:: Exercise input ::
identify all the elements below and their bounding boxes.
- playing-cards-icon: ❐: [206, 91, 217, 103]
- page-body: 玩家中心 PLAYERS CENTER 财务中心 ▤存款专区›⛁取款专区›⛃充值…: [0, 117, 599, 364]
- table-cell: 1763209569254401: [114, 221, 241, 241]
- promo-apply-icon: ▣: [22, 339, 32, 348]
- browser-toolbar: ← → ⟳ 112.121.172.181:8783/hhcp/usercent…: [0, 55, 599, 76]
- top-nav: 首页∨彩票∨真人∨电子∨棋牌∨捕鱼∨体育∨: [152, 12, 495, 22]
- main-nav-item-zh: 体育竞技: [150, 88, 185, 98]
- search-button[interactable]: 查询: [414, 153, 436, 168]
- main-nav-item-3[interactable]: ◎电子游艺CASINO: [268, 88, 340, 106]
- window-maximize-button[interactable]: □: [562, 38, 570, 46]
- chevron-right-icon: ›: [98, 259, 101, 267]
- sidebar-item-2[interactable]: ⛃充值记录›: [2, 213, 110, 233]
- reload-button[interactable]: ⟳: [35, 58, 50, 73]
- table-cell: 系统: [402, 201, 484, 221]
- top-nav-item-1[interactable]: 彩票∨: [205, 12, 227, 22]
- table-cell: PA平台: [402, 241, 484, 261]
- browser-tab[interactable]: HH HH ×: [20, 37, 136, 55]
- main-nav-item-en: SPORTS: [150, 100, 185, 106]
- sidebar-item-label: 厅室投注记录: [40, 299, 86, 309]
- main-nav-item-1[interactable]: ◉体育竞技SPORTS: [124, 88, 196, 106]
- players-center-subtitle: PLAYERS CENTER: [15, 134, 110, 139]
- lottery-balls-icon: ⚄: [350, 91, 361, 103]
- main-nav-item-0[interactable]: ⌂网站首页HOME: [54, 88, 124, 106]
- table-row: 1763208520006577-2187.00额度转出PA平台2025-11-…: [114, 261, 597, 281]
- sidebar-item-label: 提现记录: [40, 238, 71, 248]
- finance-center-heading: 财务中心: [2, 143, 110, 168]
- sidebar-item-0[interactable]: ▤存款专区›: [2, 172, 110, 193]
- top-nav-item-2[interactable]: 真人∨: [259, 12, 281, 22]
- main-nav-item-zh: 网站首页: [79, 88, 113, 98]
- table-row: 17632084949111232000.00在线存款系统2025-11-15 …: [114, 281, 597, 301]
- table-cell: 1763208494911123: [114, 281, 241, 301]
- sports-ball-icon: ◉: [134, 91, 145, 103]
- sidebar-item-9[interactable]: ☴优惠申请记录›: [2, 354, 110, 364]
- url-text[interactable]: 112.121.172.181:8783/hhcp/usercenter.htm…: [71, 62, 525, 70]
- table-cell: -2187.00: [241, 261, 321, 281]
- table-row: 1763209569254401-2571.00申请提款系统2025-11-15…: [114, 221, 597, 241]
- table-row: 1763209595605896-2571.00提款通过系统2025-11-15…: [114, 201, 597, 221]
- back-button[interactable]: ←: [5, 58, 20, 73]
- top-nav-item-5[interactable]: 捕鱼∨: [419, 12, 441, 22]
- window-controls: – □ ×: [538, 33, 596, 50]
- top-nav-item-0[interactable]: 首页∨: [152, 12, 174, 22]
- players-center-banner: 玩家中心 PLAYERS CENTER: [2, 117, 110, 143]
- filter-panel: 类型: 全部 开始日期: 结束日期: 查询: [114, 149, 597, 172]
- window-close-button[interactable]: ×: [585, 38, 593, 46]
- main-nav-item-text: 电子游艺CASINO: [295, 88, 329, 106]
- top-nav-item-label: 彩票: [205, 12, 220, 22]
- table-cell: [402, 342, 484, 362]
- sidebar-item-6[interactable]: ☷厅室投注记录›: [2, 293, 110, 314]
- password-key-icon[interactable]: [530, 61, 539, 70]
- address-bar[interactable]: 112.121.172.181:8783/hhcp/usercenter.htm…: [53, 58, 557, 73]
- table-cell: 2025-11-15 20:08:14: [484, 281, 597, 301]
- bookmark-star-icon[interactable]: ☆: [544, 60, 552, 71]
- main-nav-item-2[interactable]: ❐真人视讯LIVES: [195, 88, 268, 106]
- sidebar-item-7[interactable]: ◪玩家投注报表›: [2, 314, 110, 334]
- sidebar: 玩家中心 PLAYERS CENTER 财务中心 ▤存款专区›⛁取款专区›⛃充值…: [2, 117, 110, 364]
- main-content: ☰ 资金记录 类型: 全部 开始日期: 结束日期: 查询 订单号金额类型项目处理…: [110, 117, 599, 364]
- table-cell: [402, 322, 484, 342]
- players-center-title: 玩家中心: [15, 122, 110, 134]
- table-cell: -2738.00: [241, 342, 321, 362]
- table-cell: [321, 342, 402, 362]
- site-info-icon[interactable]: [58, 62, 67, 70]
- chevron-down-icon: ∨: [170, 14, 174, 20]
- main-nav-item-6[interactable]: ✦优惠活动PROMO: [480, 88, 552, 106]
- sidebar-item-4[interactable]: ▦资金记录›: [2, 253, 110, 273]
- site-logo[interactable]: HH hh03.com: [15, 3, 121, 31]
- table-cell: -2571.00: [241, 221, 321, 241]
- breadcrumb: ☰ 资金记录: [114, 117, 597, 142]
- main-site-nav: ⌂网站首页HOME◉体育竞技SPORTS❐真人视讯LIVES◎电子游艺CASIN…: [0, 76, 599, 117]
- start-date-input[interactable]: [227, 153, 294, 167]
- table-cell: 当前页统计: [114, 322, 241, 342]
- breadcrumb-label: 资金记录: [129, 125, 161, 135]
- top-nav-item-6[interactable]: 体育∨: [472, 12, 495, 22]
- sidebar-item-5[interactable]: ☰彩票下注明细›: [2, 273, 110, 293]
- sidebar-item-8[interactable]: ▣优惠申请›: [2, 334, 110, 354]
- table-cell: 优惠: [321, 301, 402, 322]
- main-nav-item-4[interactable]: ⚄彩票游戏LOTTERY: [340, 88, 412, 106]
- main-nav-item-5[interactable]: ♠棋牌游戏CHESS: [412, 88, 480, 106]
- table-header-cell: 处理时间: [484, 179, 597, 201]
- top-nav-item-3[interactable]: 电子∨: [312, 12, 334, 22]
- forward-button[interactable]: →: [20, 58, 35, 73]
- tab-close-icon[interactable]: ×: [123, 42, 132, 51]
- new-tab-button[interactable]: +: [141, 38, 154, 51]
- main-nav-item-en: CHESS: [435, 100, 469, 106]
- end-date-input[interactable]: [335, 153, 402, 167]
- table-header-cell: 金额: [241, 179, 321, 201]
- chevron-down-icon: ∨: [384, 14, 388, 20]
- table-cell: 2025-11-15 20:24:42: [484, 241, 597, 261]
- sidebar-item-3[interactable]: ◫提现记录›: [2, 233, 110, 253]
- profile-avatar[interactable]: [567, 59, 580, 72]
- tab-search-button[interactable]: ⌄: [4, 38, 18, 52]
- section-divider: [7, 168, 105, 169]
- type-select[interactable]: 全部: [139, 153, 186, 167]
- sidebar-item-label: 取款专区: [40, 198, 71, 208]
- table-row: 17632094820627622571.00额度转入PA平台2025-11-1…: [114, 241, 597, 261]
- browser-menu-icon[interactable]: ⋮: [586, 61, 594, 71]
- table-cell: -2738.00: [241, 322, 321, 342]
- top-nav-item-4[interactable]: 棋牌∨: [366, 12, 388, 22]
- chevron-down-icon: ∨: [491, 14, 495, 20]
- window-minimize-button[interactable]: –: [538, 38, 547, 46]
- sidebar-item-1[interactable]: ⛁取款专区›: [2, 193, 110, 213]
:::
▶ What the task asks:
Every entry in the data should be returned exactly.

▶ Task solution:
identify all the elements below and their bounding boxes.
- playing-cards-icon: ❐: [206, 91, 217, 103]
- page-body: 玩家中心 PLAYERS CENTER 财务中心 ▤存款专区›⛁取款专区›⛃充值…: [0, 117, 599, 364]
- table-cell: 1763209569254401: [114, 221, 241, 241]
- promo-apply-icon: ▣: [22, 339, 32, 348]
- browser-toolbar: ← → ⟳ 112.121.172.181:8783/hhcp/usercent…: [0, 55, 599, 76]
- top-nav: 首页∨彩票∨真人∨电子∨棋牌∨捕鱼∨体育∨: [152, 12, 495, 22]
- main-nav-item-zh: 体育竞技: [150, 88, 185, 98]
- search-button[interactable]: 查询: [414, 153, 436, 168]
- main-nav-item-3[interactable]: ◎电子游艺CASINO: [268, 88, 340, 106]
- window-maximize-button[interactable]: □: [562, 38, 570, 46]
- chevron-right-icon: ›: [98, 259, 101, 267]
- sidebar-item-2[interactable]: ⛃充值记录›: [2, 213, 110, 233]
- reload-button[interactable]: ⟳: [35, 58, 50, 73]
- table-cell: 系统: [402, 201, 484, 221]
- top-nav-item-1[interactable]: 彩票∨: [205, 12, 227, 22]
- table-cell: PA平台: [402, 241, 484, 261]
- browser-tab[interactable]: HH HH ×: [20, 37, 136, 55]
- main-nav-item-en: SPORTS: [150, 100, 185, 106]
- sidebar-item-label: 厅室投注记录: [40, 299, 86, 309]
- main-nav-item-1[interactable]: ◉体育竞技SPORTS: [124, 88, 196, 106]
- players-center-subtitle: PLAYERS CENTER: [15, 134, 110, 139]
- lottery-balls-icon: ⚄: [350, 91, 361, 103]
- main-nav-item-0[interactable]: ⌂网站首页HOME: [54, 88, 124, 106]
- table-row: 1763208520006577-2187.00额度转出PA平台2025-11-…: [114, 261, 597, 281]
- sidebar-item-label: 提现记录: [40, 238, 71, 248]
- finance-center-heading: 财务中心: [2, 143, 110, 168]
- sidebar-item-0[interactable]: ▤存款专区›: [2, 172, 110, 193]
- top-nav-item-2[interactable]: 真人∨: [259, 12, 281, 22]
- main-nav-item-zh: 网站首页: [79, 88, 113, 98]
- table-row: 17632084949111232000.00在线存款系统2025-11-15 …: [114, 281, 597, 301]
- table-cell: 1763208494911123: [114, 281, 241, 301]
- sports-ball-icon: ◉: [134, 91, 145, 103]
- sidebar-item-9[interactable]: ☴优惠申请记录›: [2, 354, 110, 364]
- url-text[interactable]: 112.121.172.181:8783/hhcp/usercenter.htm…: [71, 62, 525, 70]
- table-cell: -2187.00: [241, 261, 321, 281]
- table-row: 1763209569254401-2571.00申请提款系统2025-11-15…: [114, 221, 597, 241]
- table-row: 1763209595605896-2571.00提款通过系统2025-11-15…: [114, 201, 597, 221]
- back-button[interactable]: ←: [5, 58, 20, 73]
- top-nav-item-5[interactable]: 捕鱼∨: [419, 12, 441, 22]
- window-controls: – □ ×: [538, 33, 596, 50]
- top-nav-item-0[interactable]: 首页∨: [152, 12, 174, 22]
- players-center-banner: 玩家中心 PLAYERS CENTER: [2, 117, 110, 143]
- filter-panel: 类型: 全部 开始日期: 结束日期: 查询: [114, 149, 597, 172]
- window-close-button[interactable]: ×: [585, 38, 593, 46]
- main-nav-item-text: 电子游艺CASINO: [295, 88, 329, 106]
- top-nav-item-label: 彩票: [205, 12, 220, 22]
- table-cell: [402, 342, 484, 362]
- sidebar-item-6[interactable]: ☷厅室投注记录›: [2, 293, 110, 314]
- password-key-icon[interactable]: [530, 61, 539, 70]
- address-bar[interactable]: 112.121.172.181:8783/hhcp/usercenter.htm…: [53, 58, 557, 73]
- table-cell: 2025-11-15 20:08:14: [484, 281, 597, 301]
- bookmark-star-icon[interactable]: ☆: [544, 60, 552, 71]
- main-nav-item-2[interactable]: ❐真人视讯LIVES: [195, 88, 268, 106]
- sidebar-item-7[interactable]: ◪玩家投注报表›: [2, 314, 110, 334]
- sidebar: 玩家中心 PLAYERS CENTER 财务中心 ▤存款专区›⛁取款专区›⛃充值…: [2, 117, 110, 364]
- main-content: ☰ 资金记录 类型: 全部 开始日期: 结束日期: 查询 订单号金额类型项目处理…: [110, 117, 599, 364]
- table-cell: [402, 322, 484, 342]
- players-center-title: 玩家中心: [15, 122, 110, 134]
- table-cell: -2738.00: [241, 342, 321, 362]
- table-cell: [321, 342, 402, 362]
- site-info-icon[interactable]: [58, 62, 67, 70]
- chevron-down-icon: ∨: [170, 14, 174, 20]
- main-nav-item-6[interactable]: ✦优惠活动PROMO: [480, 88, 552, 106]
- sidebar-item-4[interactable]: ▦资金记录›: [2, 253, 110, 273]
- site-logo[interactable]: HH hh03.com: [15, 3, 121, 31]
- table-cell: -2571.00: [241, 221, 321, 241]
- breadcrumb: ☰ 资金记录: [114, 117, 597, 142]
- main-site-nav: ⌂网站首页HOME◉体育竞技SPORTS❐真人视讯LIVES◎电子游艺CASIN…: [0, 76, 599, 117]
- start-date-input[interactable]: [227, 153, 294, 167]
- table-cell: 当前页统计: [114, 322, 241, 342]
- breadcrumb-label: 资金记录: [129, 125, 161, 135]
- top-nav-item-6[interactable]: 体育∨: [472, 12, 495, 22]
- sidebar-item-5[interactable]: ☰彩票下注明细›: [2, 273, 110, 293]
- sidebar-item-8[interactable]: ▣优惠申请›: [2, 334, 110, 354]
- table-cell: 优惠: [321, 301, 402, 322]
- main-nav-item-4[interactable]: ⚄彩票游戏LOTTERY: [340, 88, 412, 106]
- main-nav-item-5[interactable]: ♠棋牌游戏CHESS: [412, 88, 480, 106]
- table-header-cell: 处理时间: [484, 179, 597, 201]
- top-nav-item-3[interactable]: 电子∨: [312, 12, 334, 22]
- forward-button[interactable]: →: [20, 58, 35, 73]
- tab-close-icon[interactable]: ×: [123, 42, 132, 51]
- new-tab-button[interactable]: +: [141, 38, 154, 51]
- main-nav-item-en: CHESS: [435, 100, 469, 106]
- end-date-input[interactable]: [335, 153, 402, 167]
- table-header-cell: 金额: [241, 179, 321, 201]
- chevron-down-icon: ∨: [384, 14, 388, 20]
- table-cell: 2025-11-15 20:24:42: [484, 241, 597, 261]
- sidebar-item-3[interactable]: ◫提现记录›: [2, 233, 110, 253]
- profile-avatar[interactable]: [567, 59, 580, 72]
- tab-search-button[interactable]: ⌄: [4, 38, 18, 52]
- section-divider: [7, 168, 105, 169]
- type-select[interactable]: 全部: [139, 153, 186, 167]
- sidebar-item-label: 取款专区: [40, 198, 71, 208]
- table-row: 17632094820627622571.00额度转入PA平台2025-11-1…: [114, 241, 597, 261]
- browser-menu-icon[interactable]: ⋮: [586, 61, 594, 71]
- table-cell: -2738.00: [241, 322, 321, 342]
- top-nav-item-4[interactable]: 棋牌∨: [366, 12, 388, 22]
- chevron-down-icon: ∨: [491, 14, 495, 20]
- window-minimize-button[interactable]: –: [538, 38, 547, 46]
- sidebar-item-1[interactable]: ⛁取款专区›: [2, 193, 110, 213]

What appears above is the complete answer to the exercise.